Au tout début Starting From… Now! était le scénario d’un long-métrage. Il avait un titre différent et l’histoire était un peu différente de celle racontée dans la webserie. Cependant, le concept de la femme qui succombe pour la compagne de son amie était identique. J’ai passé quelques années sur le scénario, revenant dessus de temps à autre, mais ça ne s’enclenchait pas bien. Je l’ai mis de côté mais je ne voulais pas l’abandonner non plus. Il y avait quelque chose là-dedans qui, à mon sens, valait la peine d’être creusé. Je ne savais simplement pas, à l’époque, comment faire. Plus tard, en décidant de m’attaquer à un nouveau projet, je me suis souvenue de cette idée et me suis dit que ça fonctionnerait peut-être mieux en tant que série. Deux-trois ans plus tôt, j’avais travaillé sur une autre webserie et avais vraiment apprécié la liberté offerte par ce média au niveau de la distribution et de l’engagement immédiat avec le public. Je me suis posée pour écrire un premier brouillon et apparemment ça a fonctionné.
[ndlt : Julie Kalceff tient un blog où elle partage son opinion sur différents sujets, notamment les webseries]
Vous êtes scénariste, réalisatrice et productrice.

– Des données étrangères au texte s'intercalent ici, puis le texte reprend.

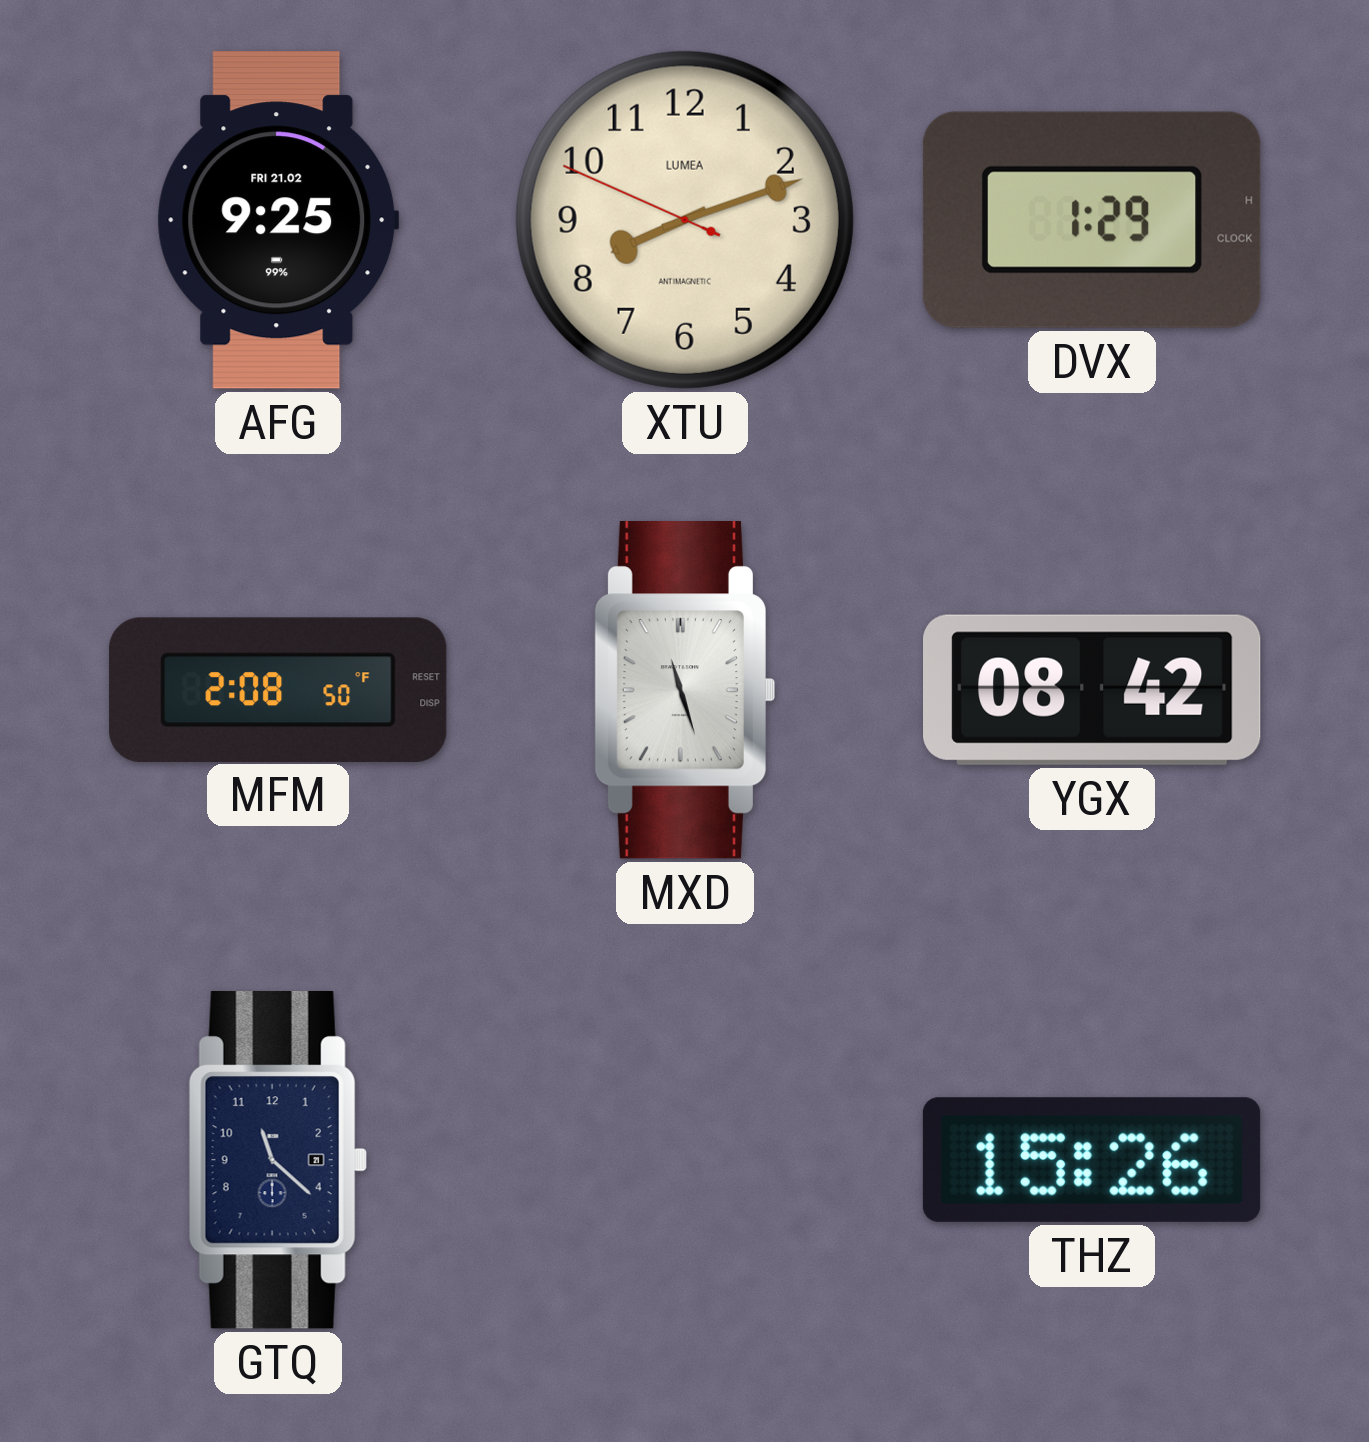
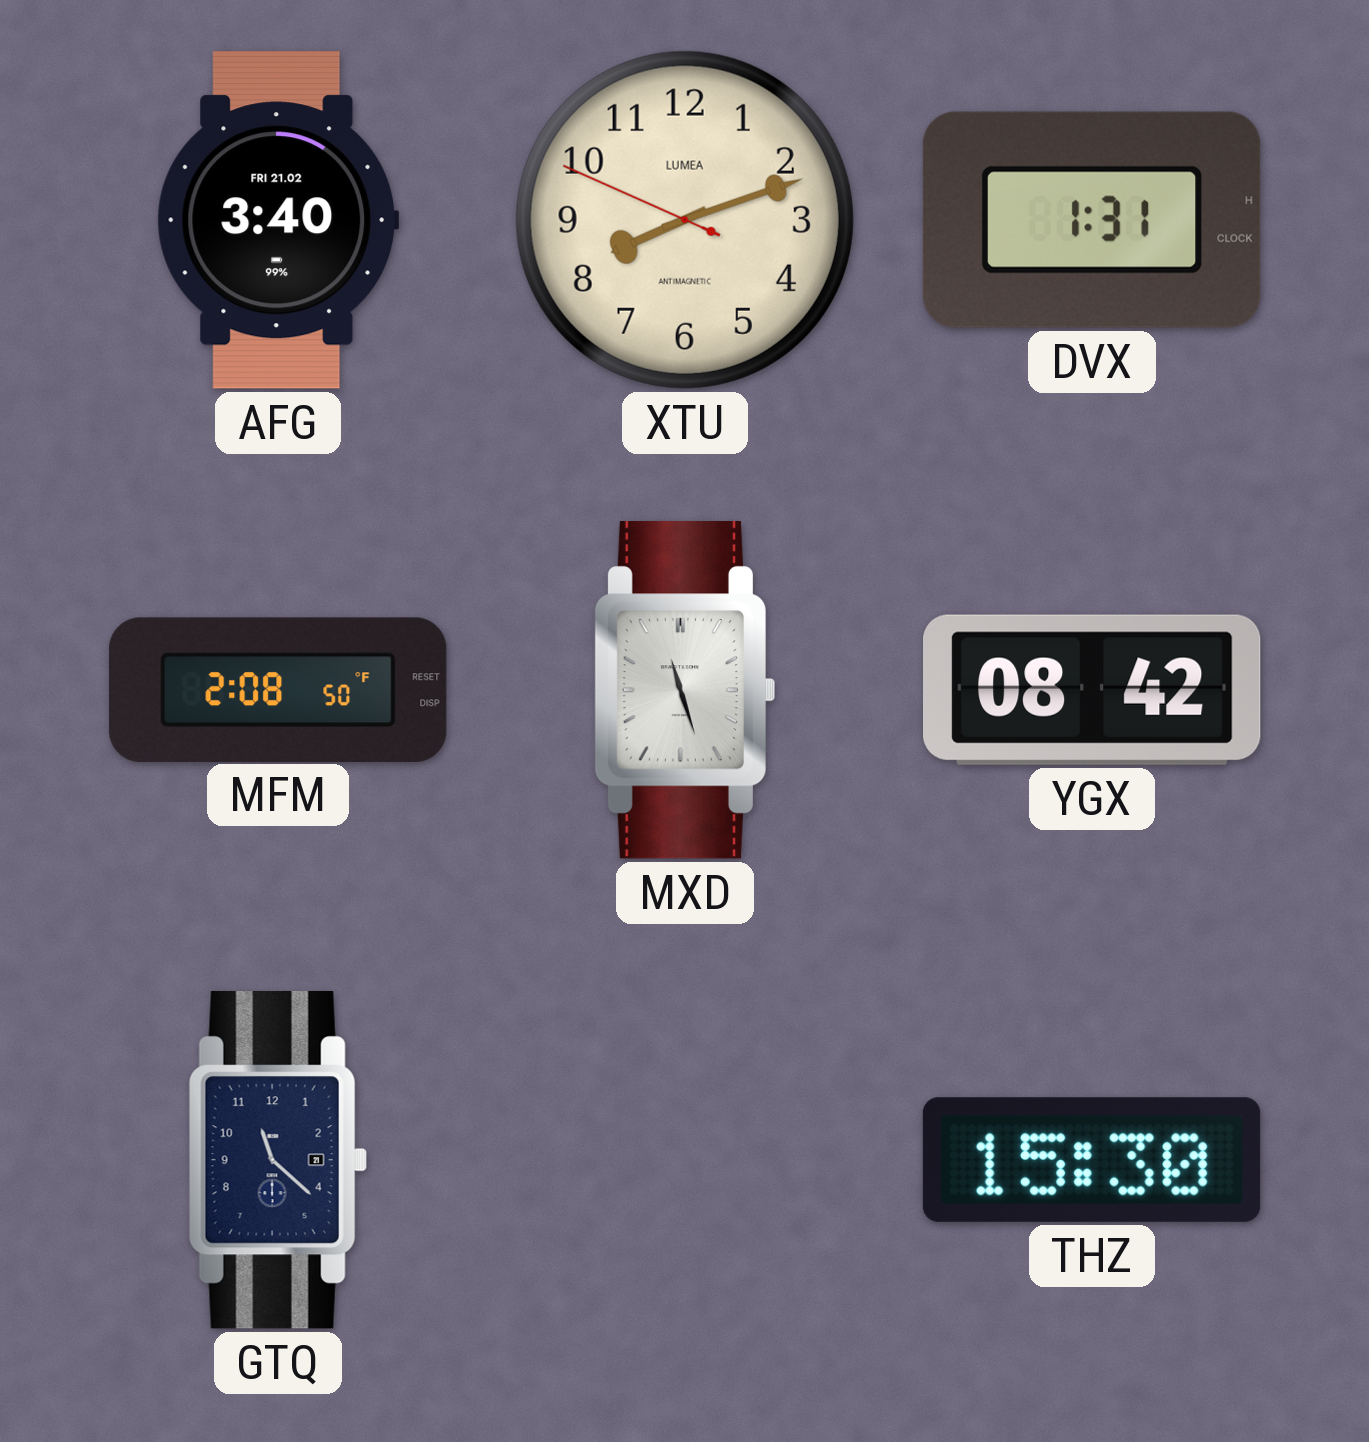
AFG: 9:25 -> 3:40
DVX: 1:29 -> 1:31
THZ: 15:26 -> 15:30
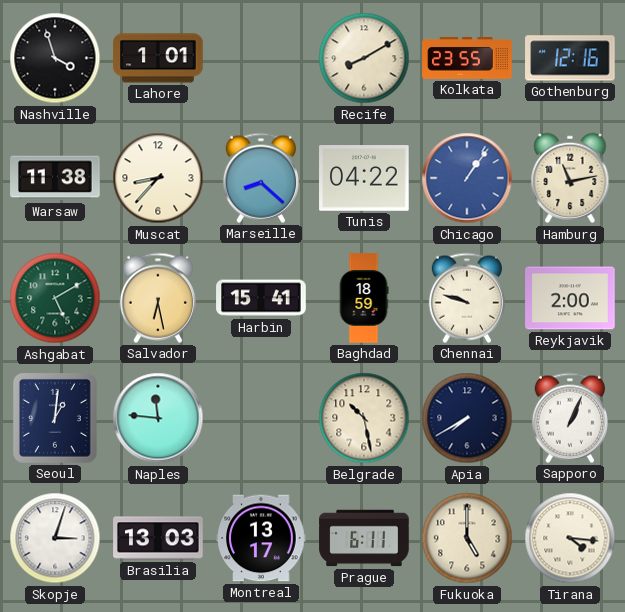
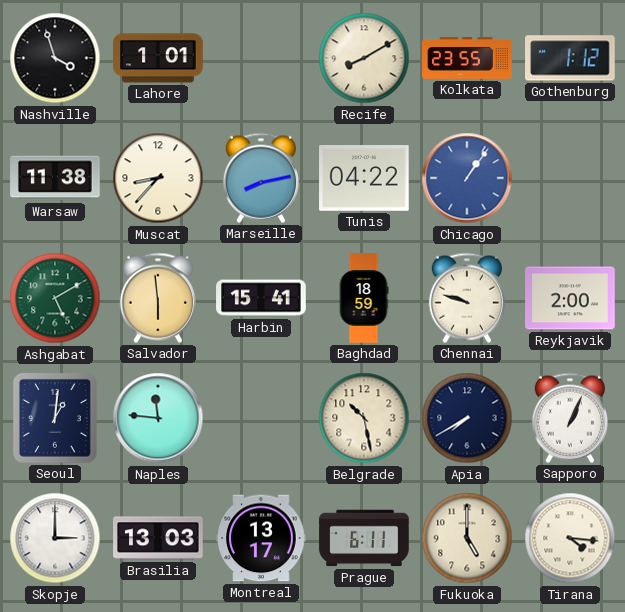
Gothenburg: 12:16 -> 1:12
Marseille: 8:22 -> 8:13
Hamburg: 11:13 -> none
Salvador: 6:28 -> 5:59
Skopje: 3:03 -> 3:00
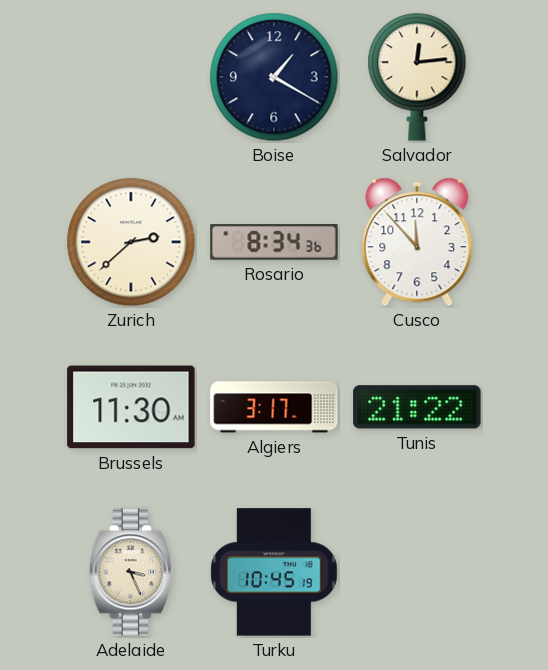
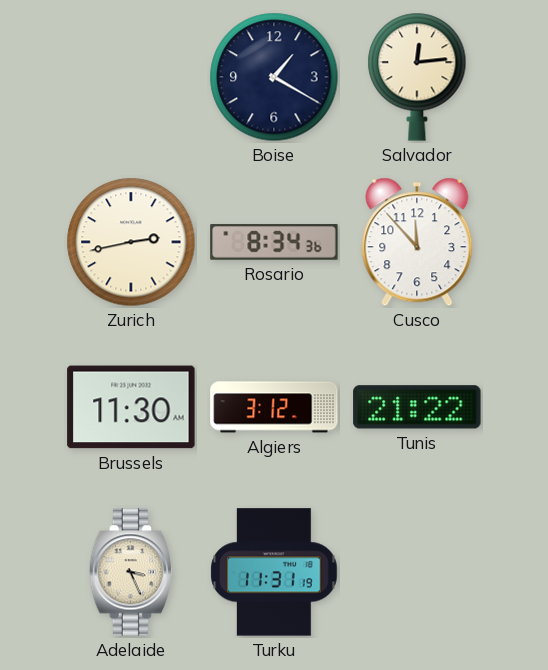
Zurich: 2:38 -> 2:43
Algiers: 3:17 -> 3:12
Turku: 10:45 -> 11:31
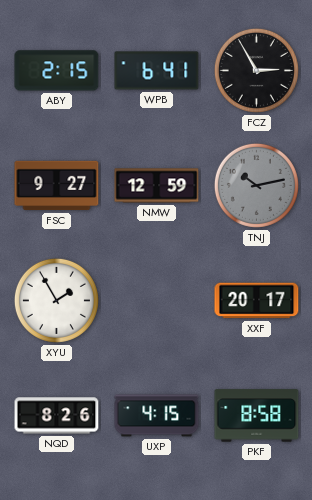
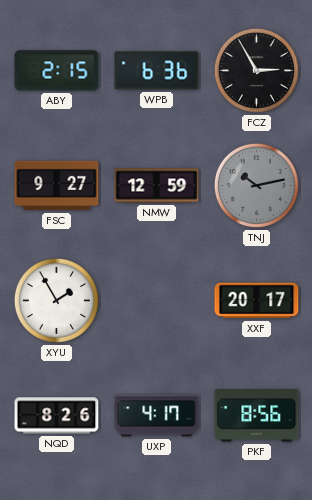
WPB: 6:41 -> 6:36
UXP: 4:15 -> 4:17
PKF: 8:58 -> 8:56
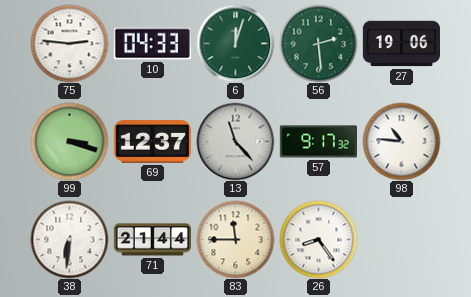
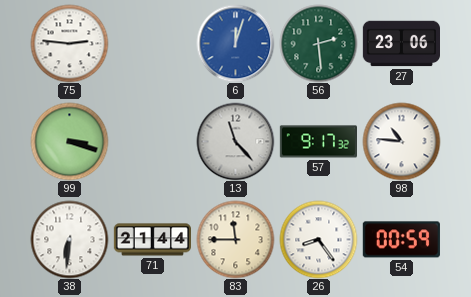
10: 04:33 -> none
6 dial: green -> blue
27: 19:06 -> 23:06
69: 12:37 -> none
54: none -> 00:59
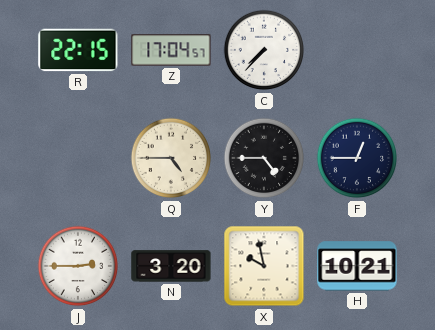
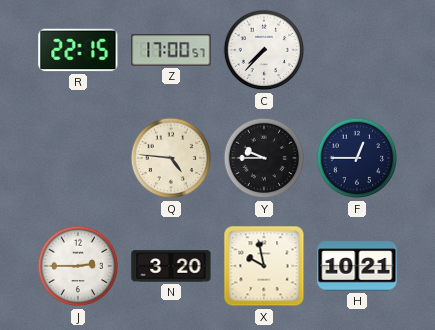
Z: 17:04 -> 17:00
Q: 4:45 -> 4:46
Y: 4:45 -> 9:45
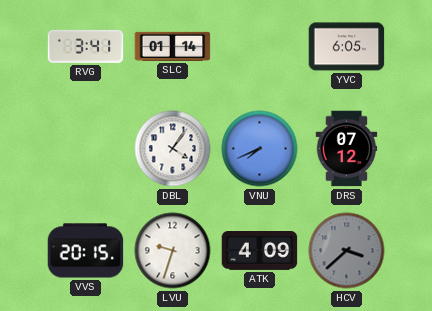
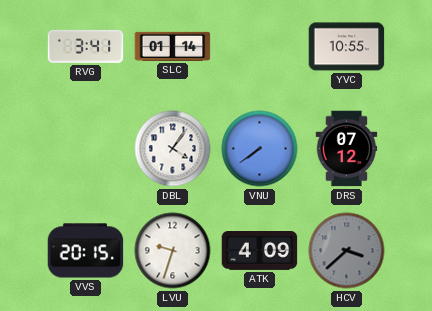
YVC: 6:05 -> 10:55
VNU: 7:41 -> 7:39
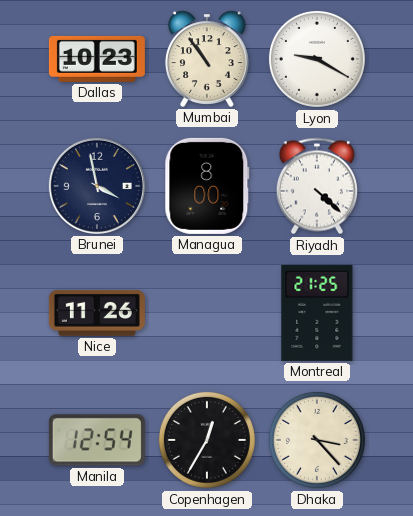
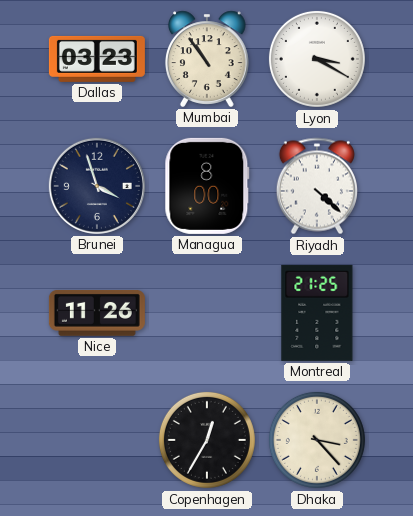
Dallas: 10:23 -> 03:23
Lyon: 9:20 -> 3:20
Brunei: 3:58 -> 3:57
Manila: 12:54 -> none
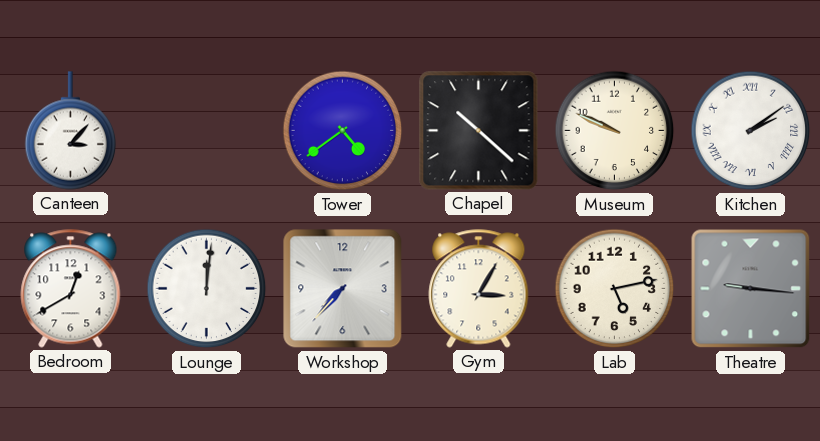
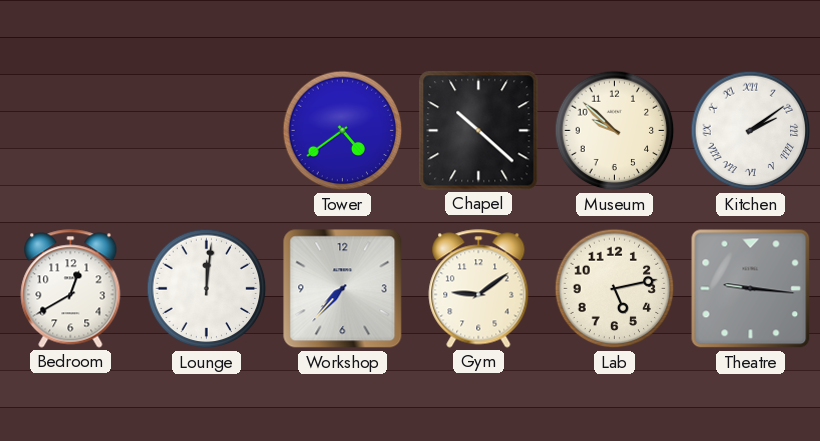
Canteen: 3:07 -> none
Museum: 9:49 -> 9:52
Gym: 3:05 -> 9:09
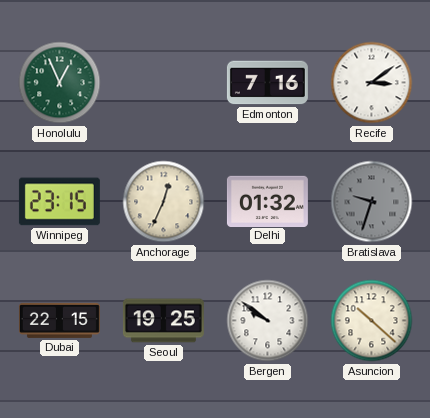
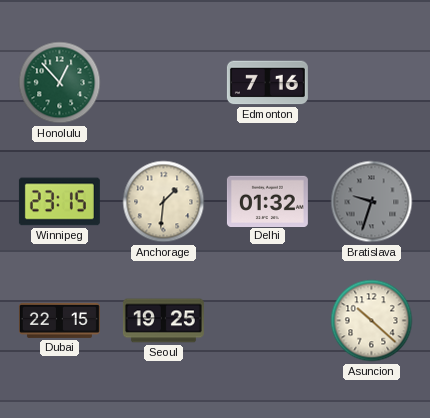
Honolulu: 12:56 -> 12:53
Recife: 3:09 -> none
Anchorage: 12:34 -> 1:31
Bergen: 9:51 -> none
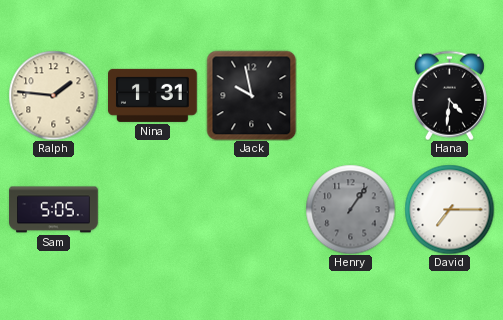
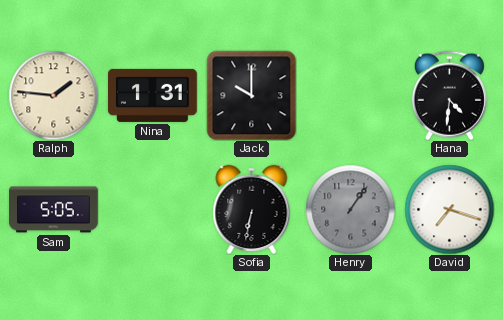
Jack: 9:58 -> 10:00
Sofia: none -> 6:32
David: 7:15 -> 7:18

Ce n’est pas trop dur de tout gérer ? Est-ce qu’il y a un poste que vous préférez tout particulièrement ?
C’est très dur de jongler avec toutes ces casquettes. Je préfèrerais me concentrer sur l’écriture et la réalisation, mais les circonstances du moment ont fait que j’ai aussi fini par produire la série. Une fois la première saison tournée, Lauren Orrell (qui interprète Kristen) est montée à bord en tant que co-productrice. Elle a fait du super bon travail pour promouvoir et commercialiser la série. Elle a de super idées, est très organisée, travaille dur et a un très bon contact avec les gens. Elle est une bien meilleure productrice que moi.
Comment avez-vous recruté les acteurs de la série ? Les connaissiez-vous avant ?
J’avais travaillé avec Sarah de Possesse (qui joue Steph) et Lauren Orrell (qui joue Kristen) pour un court-métrage, Move. J’ai lancé un casting pour ce court et elles ont auditionné. J’ai su en les voyant que je voulais travailler avec elles. Elles ont si bien travaillé sur Move que lorsqu’il a fallu répartir les rôles pour Starting From… Now!, je n’ai pas hésité une seconde à leur demander si elles étaient intéressées. Pour Bianca Bradey (qui joue Emily) c’était pareil. Nous avions travaillé ensemble sur un court appelé The Washing Machine. Encore une fois, lorsqu’il a fallu répartir les rôles pour la webserie, je savais que je voulais que Bianca en fasse partie. Les deux seuls rôles pour lesquels on a tenu des auditions sont ceux de Darcy et Trish. Je n’avais jamais rencontré Rosie Lourde (qui joue Darcy), ni Linda Grasso (qui joue Trish) avant mais lorsqu’elles ont auditionné, j’ai su que je les voulais pour ces rôles-ci.
Quels ont été les retours sur la première saison de Starting From… Now! ?
La grande majorité des retours a été extrêmement positive. La réponse du public a été géniale. Bien entendu, il y a des gens qui ne sont pas contents que Steph trompe Emily, mais c’est normal. Je suis juste contente que le public s’implique dans l’histoire et veuille en voir plus.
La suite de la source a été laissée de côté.